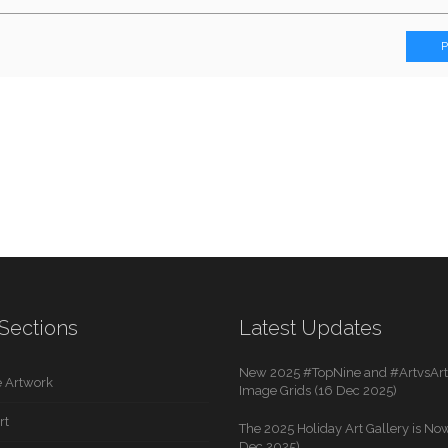
Sections
Latest Updates
New 2025 #TopNine and #ArtvsArti
 Artwork
Image Grids (16 Dec 2025)
rt
The 2025 Holiday Art Gallery is Now
Dec 2025)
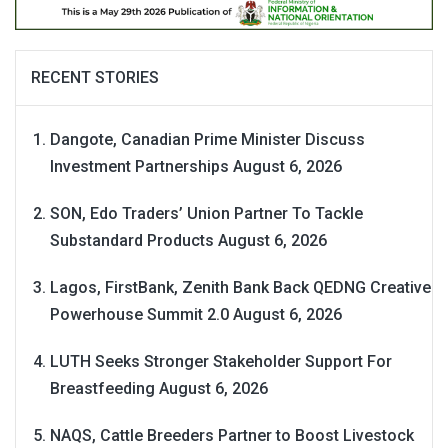
RECENT STORIES
Dangote, Canadian Prime Minister Discuss
Investment Partnerships
August 6, 2026
SON, Edo Traders’ Union Partner To Tackle
Substandard Products
August 6, 2026
Lagos, FirstBank, Zenith Bank Back QEDNG Creative
Powerhouse Summit 2.0
August 6, 2026
LUTH Seeks Stronger Stakeholder Support For
Breastfeeding
August 6, 2026
NAQS, Cattle Breeders Partner to Boost Livestock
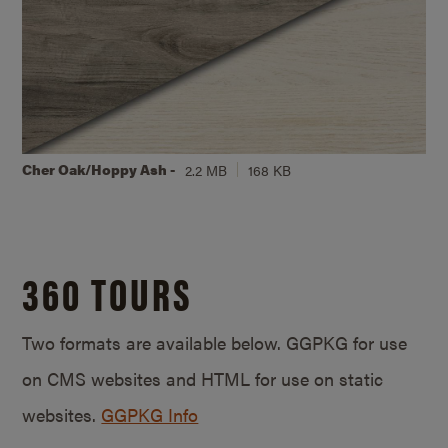
Cher Oak/Hoppy Ash -
2.2 MB
168 KB
360 TOURS
Two formats are available below. GGPKG for use
on CMS websites and HTML for use on static
websites.
GGPKG Info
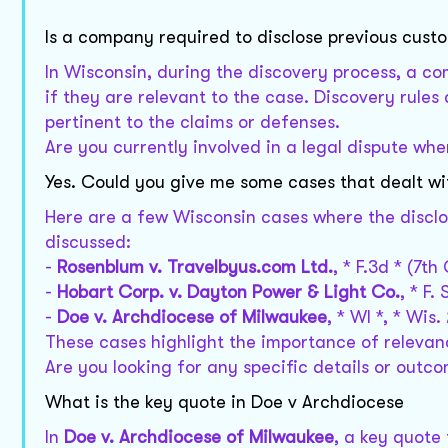
Is a company required to disclose previous cust
In Wisconsin, during the discovery process, a c
if they are relevant to the case. Discovery rules
pertinent to the claims or defenses.
Are you currently involved in a legal dispute wh
Yes. Could you give me some cases that dealt wi
Here are a few Wisconsin cases where the disclo
discussed:
-
Rosenblum v. Travelbyus.com Ltd.
, * F.3d * (7th 
-
Hobart Corp. v. Dayton Power & Light Co.
, * F.
-
Doe v. Archdiocese of Milwaukee
, * WI *, * Wis.
These cases highlight the importance of relevanc
Are you looking for any specific details or out
What is the key quote in Doe v Archdiocese
In
Doe v. Archdiocese of Milwaukee
, a key quote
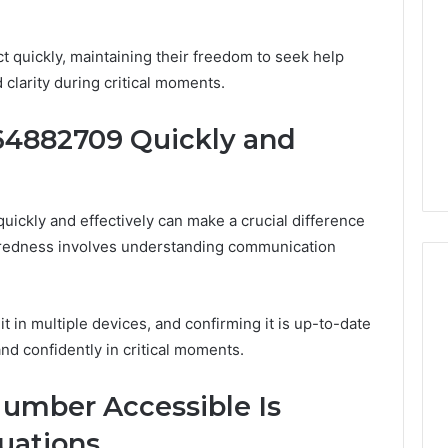
Decorating
Ideas
Everyone
t quickly, maintaining their freedom to seek help
Will
clarity during critical moments.
Love
50 LED Bulbs to
1 day ago
Your Truck in
Edible Glitter Decorating
64882709 Quickly and
Ideas Everyone Will Love
ckly and effectively can make a crucial difference
redness involves understanding communication
 in multiple devices, and confirming it is up-to-date
nd confidently in critical moments.
umber Accessible Is
tuations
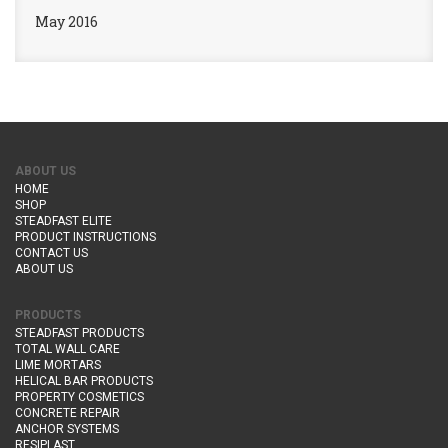
May 2016
ABOUT US
HOME
SHOP
STEADFAST ELITE
PRODUCT INSTRUCTIONS
CONTACT US
ABOUT US
PRODUCTS
STEADFAST PRODUCTS
TOTAL WALL CARE
LIME MORTARS
HELICAL BAR PRODUCTS
PROPERTY COSMETICS
CONCRETE REPAIR
ANCHOR SYSTEMS
RESIPLAST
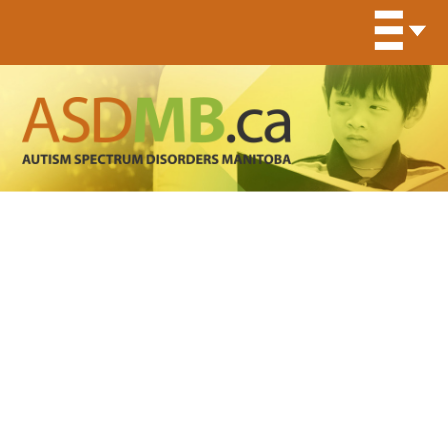
Organization Program
Archives:
Specialized
Services for Children with
Autism Spectrum Disorders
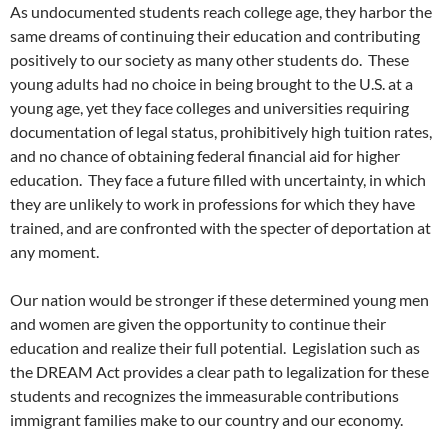
As undocumented students reach college age, they harbor the
same dreams of continuing their education and contributing
positively to our society as many other students do. These
young adults had no choice in being brought to the U.S. at a
young age, yet they face colleges and universities requiring
documentation of legal status, prohibitively high tuition rates,
and no chance of obtaining federal financial aid for higher
education. They face a future filled with uncertainty, in which
they are unlikely to work in professions for which they have
trained, and are confronted with the specter of deportation at
any moment.
Our nation would be stronger if these determined young men
and women are given the opportunity to continue their
education and realize their full potential. Legislation such as
the DREAM Act provides a clear path to legalization for these
students and recognizes the immeasurable contributions
immigrant families make to our country and our economy.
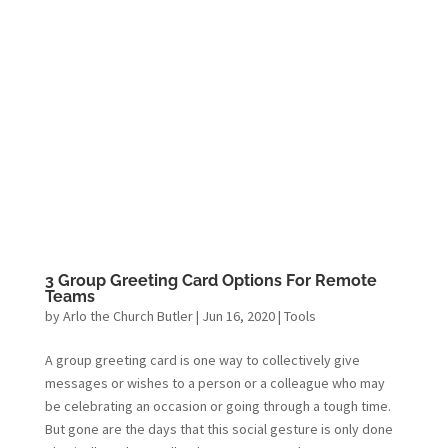
3 Group Greeting Card Options For Remote
Teams
by
Arlo the Church Butler
|
Jun 16, 2020
|
Tools
A group greeting card is one way to collectively give
messages or wishes to a person or a colleague who may
be celebrating an occasion or going through a tough time.
But gone are the days that this social gesture is only done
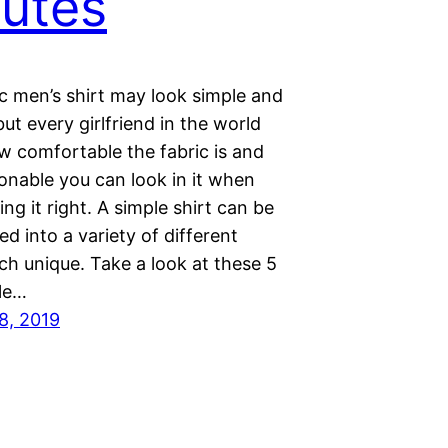
utes
c men’s shirt may look simple and
but every girlfriend in the world
 comfortable the fabric is and
onable you can look in it when
ling it right. A simple shirt can be
d into a variety of different
ch unique. Take a look at these 5
le…
8, 2019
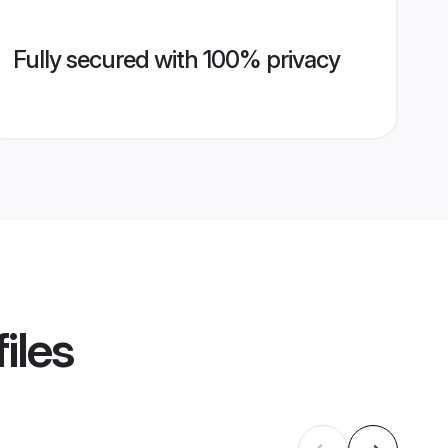
Fully secured with 100% privacy
iles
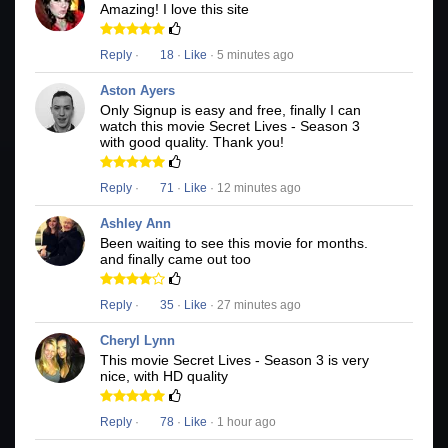
Amazing! I love this site
Reply
·
18
·
Like
· 5 minutes ago
Aston Ayers
Only Signup is easy and free, finally I can
watch this movie Secret Lives - Season 3
with good quality. Thank you!
Reply
·
71
·
Like
· 12 minutes ago
Ashley Ann
Been waiting to see this movie for months.
and finally came out too
Reply
·
35
·
Like
· 27 minutes ago
Cheryl Lynn
This movie Secret Lives - Season 3 is very
nice, with HD quality
Reply
·
78
·
Like
· 1 hour ago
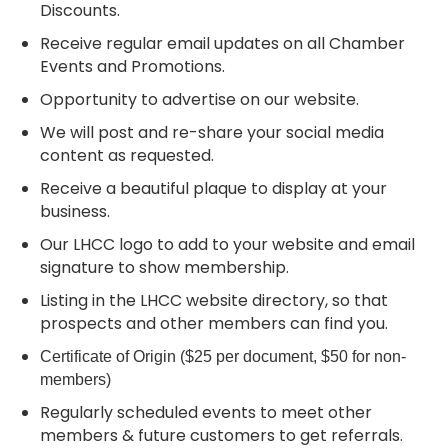
Discounts.
Receive regular email updates on all Chamber
Events and Promotions.
Opportunity to advertise on our website.
We will post and re-share your social media
content as requested.
Receive a beautiful plaque to display at your
business.
Our LHCC logo to add to your website and email
signature to show membership.
Listing in the LHCC website directory, so that
prospects and other members can find you.
Certificate of Origin ($25 per document, $50 for non-
members)
Regularly scheduled events to meet other
members & future customers to get referrals.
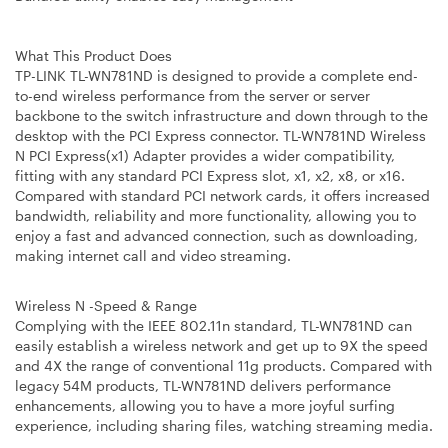
What This Product Does
TP-LINK TL-WN781ND is designed to provide a complete end-
to-end wireless performance from the server or server
backbone to the switch infrastructure and down through to the
desktop with the PCI Express connector. TL-WN781ND Wireless
N PCI Express(x1) Adapter provides a wider compatibility,
fitting with any standard PCI Express slot, x1, x2, x8, or x16.
Compared with standard PCI network cards, it offers increased
bandwidth, reliability and more functionality, allowing you to
enjoy a fast and advanced connection, such as downloading,
making internet call and video streaming.
Wireless N -Speed & Range
Complying with the IEEE 802.11n standard, TL-WN781ND can
easily establish a wireless network and get up to 9X the speed
and 4X the range of conventional 11g products. Compared with
legacy 54M products, TL-WN781ND delivers performance
enhancements, allowing you to have a more joyful surfing
experience, including sharing files, watching streaming media.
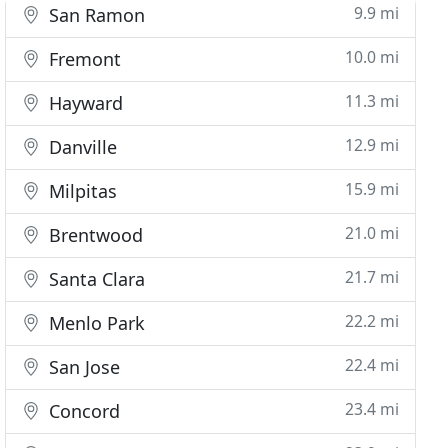
9.9 mi
San Ramon
10.0 mi
Fremont
11.3 mi
Hayward
12.9 mi
Danville
15.9 mi
Milpitas
21.0 mi
Brentwood
21.7 mi
Santa Clara
22.2 mi
Menlo Park
22.4 mi
San Jose
23.4 mi
Concord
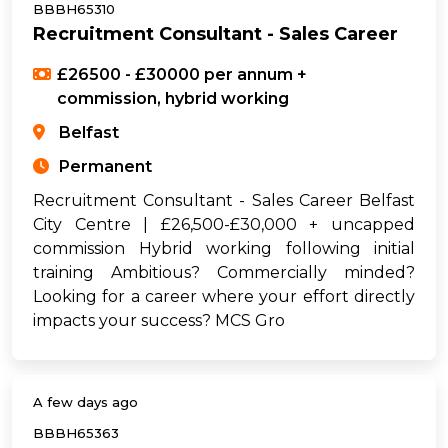
BBBH65310
Recruitment Consultant - Sales Career
£26500 - £30000 per annum +
commission, hybrid working
Belfast
Permanent
Recruitment Consultant - Sales Career Belfast
City Centre | £26,500-£30,000 + uncapped
commission Hybrid working following initial
training Ambitious? Commercially minded?
Looking for a career where your effort directly
impacts your success? MCS Gro
A few days ago
BBBH65363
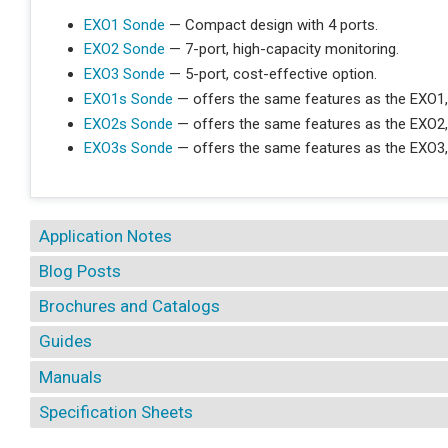
EXO1 Sonde
— Compact design with 4 ports.
EXO2 Sonde
— 7-port, high-capacity monitoring.
EXO3 Sonde
— 5-port, cost-effective option.
EXO1s Sonde
— offers the same features as the EXO1,
EXO2s Sonde
— offers the same features as the EXO2,
EXO3s Sonde
— offers the same features as the EXO3,
Application Notes
Blog Posts
Brochures and Catalogs
Guides
Manuals
Specification Sheets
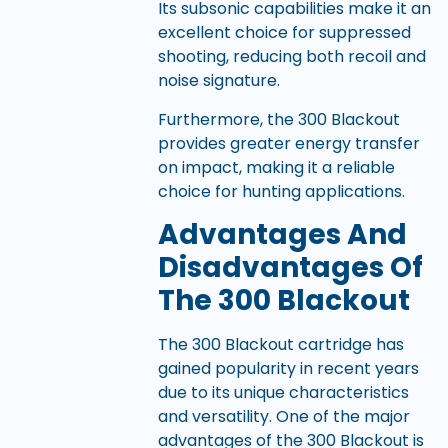
Its subsonic capabilities make it an
excellent choice for suppressed
shooting, reducing both recoil and
noise signature.
Furthermore, the 300 Blackout
provides greater energy transfer
on impact, making it a reliable
choice for hunting applications.
Advantages And
Disadvantages Of
The 300 Blackout
The 300 Blackout cartridge has
gained popularity in recent years
due to its unique characteristics
and versatility. One of the major
advantages of the 300 Blackout is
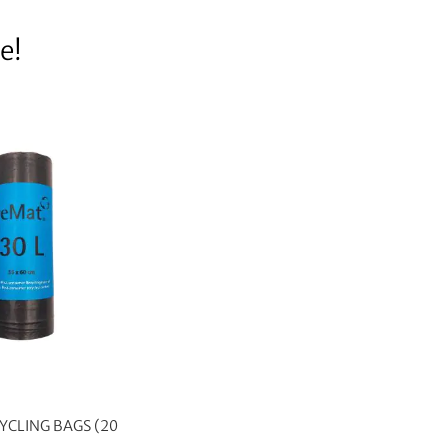
e!
CYCLING BAGS (20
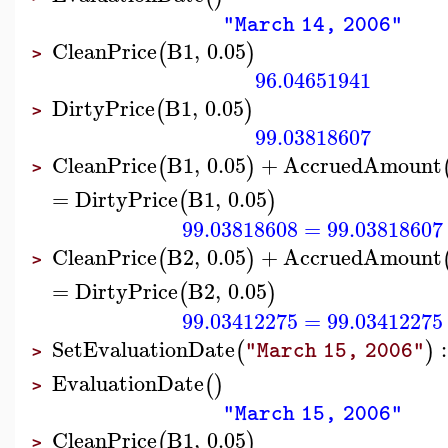
"March 14, 2006"
CleanPrice
B1
,
0.05
(
)
>
96.04651941
DirtyPrice
B1
,
0.05
(
)
>
99.03818607
CleanPrice
B1
,
0.05
+
AccruedAmount
(
)
>
=
DirtyPrice
B1
,
0.05
(
)
99.03818608
=
99.03818607
CleanPrice
B2
,
0.05
+
AccruedAmount
(
)
>
=
DirtyPrice
B2
,
0.05
(
)
99.03412275
=
99.03412275
SetEvaluationDate
:
(
)
"March 15, 2006"
>
EvaluationDate
(
)
>
"March 15, 2006"
CleanPrice
B1
,
0.05
(
)
>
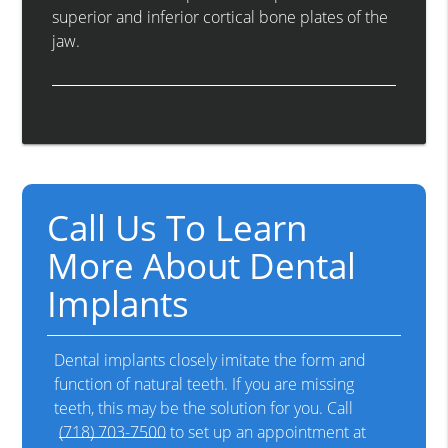
superior and inferior cortical bone plates of the
jaw.
Call Us To Learn
More About Dental
Implants
Dental implants closely imitate the form and
function of natural teeth. If you are missing
teeth, this may be the solution for you. Call
(718) 703-7500
to set up an appointment at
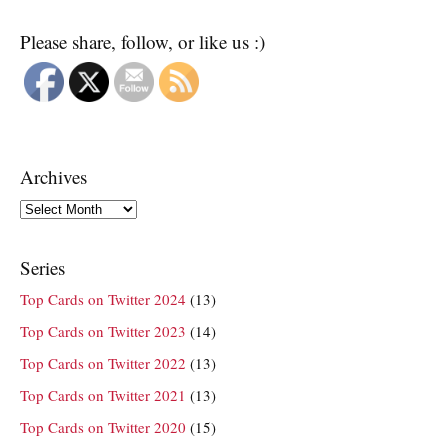
Please share, follow, or like us :)
Archives
Archives
Series
Top Cards on Twitter 2024
(13)
Top Cards on Twitter 2023
(14)
Top Cards on Twitter 2022
(13)
Top Cards on Twitter 2021
(13)
Top Cards on Twitter 2020
(15)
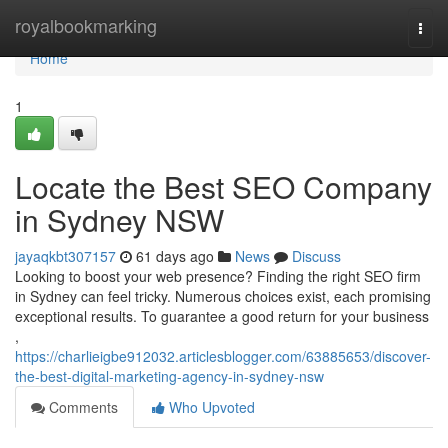
Home
royalbookmarking
Togg
navi
Home
1
Locate the Best SEO Company
in Sydney NSW
jayaqkbt307157
61 days ago
News
Discuss
Looking to boost your web presence? Finding the right SEO firm
in Sydney can feel tricky. Numerous choices exist, each promising
exceptional results. To guarantee a good return for your business
,
https://charlieigbe912032.articlesblogger.com/63885653/discover-
the-best-digital-marketing-agency-in-sydney-nsw
Comments
Who Upvoted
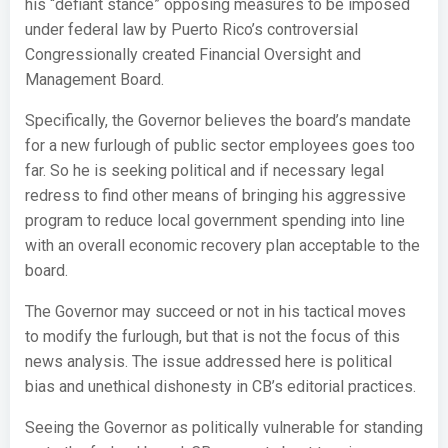
his “defiant stance” opposing measures to be imposed
under federal law by Puerto Rico’s controversial
Congressionally created Financial Oversight and
Management Board.
Specifically, the Governor believes the board’s mandate
for a new furlough of public sector employees goes too
far. So he is seeking political and if necessary legal
redress to find other means of bringing his aggressive
program to reduce local government spending into line
with an overall economic recovery plan acceptable to the
board.
The Governor may succeed or not in his tactical moves
to modify the furlough, but that is not the focus of this
news analysis. The issue addressed here is political
bias and unethical dishonesty in CB’s editorial practices.
Seeing the Governor as politically vulnerable for standing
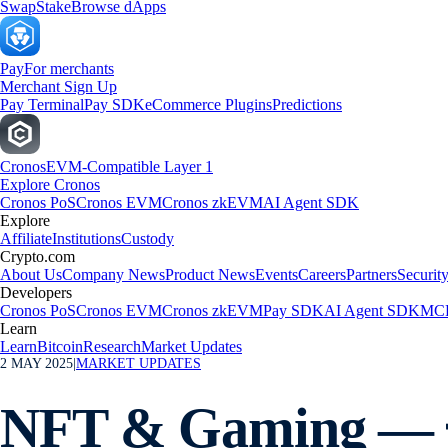
Swap
Stake
Browse dApps
Pay
For merchants
Merchant Sign Up
Pay Terminal
Pay SDK
eCommerce Plugins
Predictions
Cronos
EVM-Compatible Layer 1
Explore Cronos
Cronos PoS
Cronos EVM
Cronos zkEVM
AI Agent SDK
Explore
Affiliate
Institutions
Custody
Crypto.com
About Us
Company News
Product News
Events
Careers
Partners
Securit
Developers
Cronos PoS
Cronos EVM
Cronos zkEVM
Pay SDK
AI Agent SDK
MCP
Learn
Learn
Bitcoin
Research
Market Updates
2 MAY 2025
|
MARKET UPDATES
NFT & Gaming — 🌟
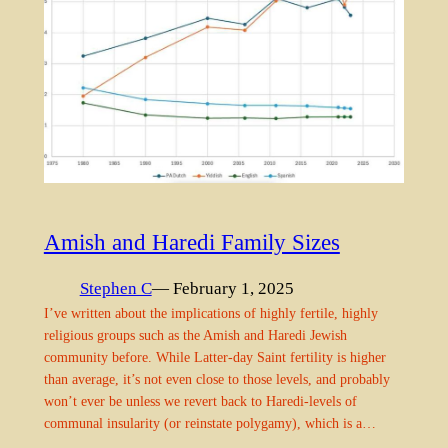
Amish and Haredi Family Sizes
Stephen C
— February 1, 2025
I’ve written about the implications of highly fertile, highly
religious groups such as the Amish and Haredi Jewish
community before. While Latter-day Saint fertility is higher
than average, it’s not even close to those levels, and probably
won’t ever be unless we revert back to Haredi-levels of
communal insularity (or reinstate polygamy), which is a…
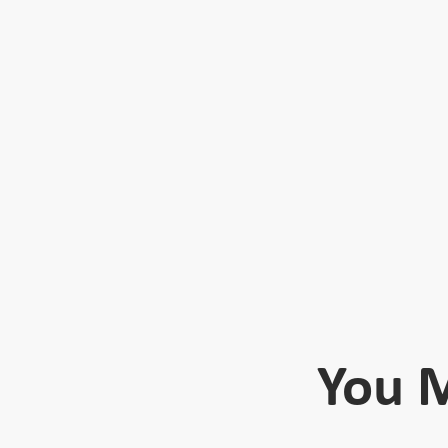
You M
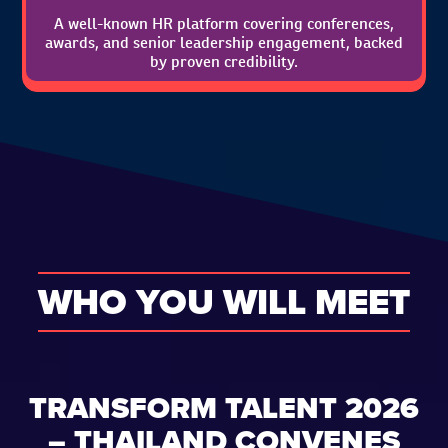
A well-known HR platform covering conferences,
awards, and senior leadership engagement, backed
by proven credibility.
WHO YOU WILL MEET
TRANSFORM TALENT 2026
– THAILAND CONVENES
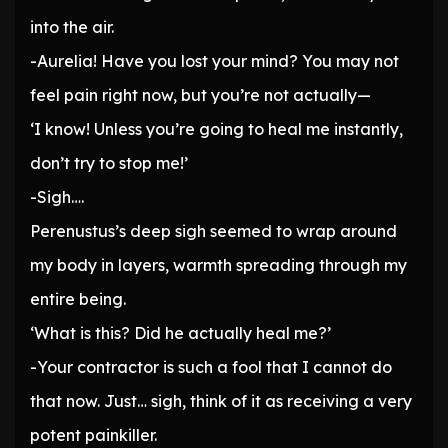
into the air.
-Aurelia! Have you lost your mind? You may not
feel pain right now, but you’re not actually—
‘I know! Unless you’re going to heal me instantly,
don’t try to stop me!’
-Sigh….
Perenustus’s deep sigh seemed to wrap around
my body in layers, warmth spreading through my
entire being.
‘What is this? Did he actually heal me?’
-Your contractor is such a fool that I cannot do
that now. Just… sigh, think of it as receiving a very
potent painkiller.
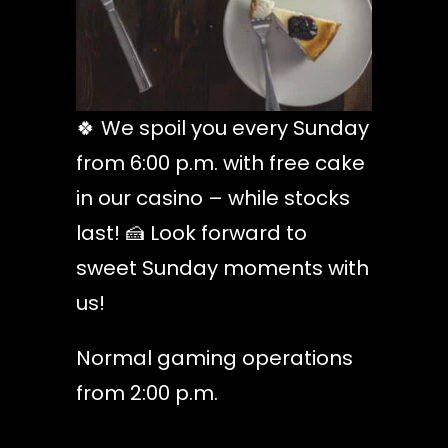
🍀 We spoil you every Sunday
from 6:00 p.m. with free cake
in our casino – while stocks
last! 🍰 Look forward to
sweet Sunday moments with
us!
Normal gaming operations
from 2:00 p.m.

────────────────────

- _What you should do_
Transcribe the records above exactly, beginning at the line that contains "Yes. Could you" and ending with the line that contains "WI *, * Wis.", both included, and nothing else.

- _Response_
Yes. Could you give me some cases that dealt wi
Here are a few Wisconsin cases where the disclo
discussed:
-
Rosenblum v. Travelbyus.com Ltd.
, * F.3d * (7th 
-
Hobart Corp. v. Dayton Power & Light Co.
, * F.
-
Doe v. Archdiocese of Milwaukee
, * WI *, * Wis.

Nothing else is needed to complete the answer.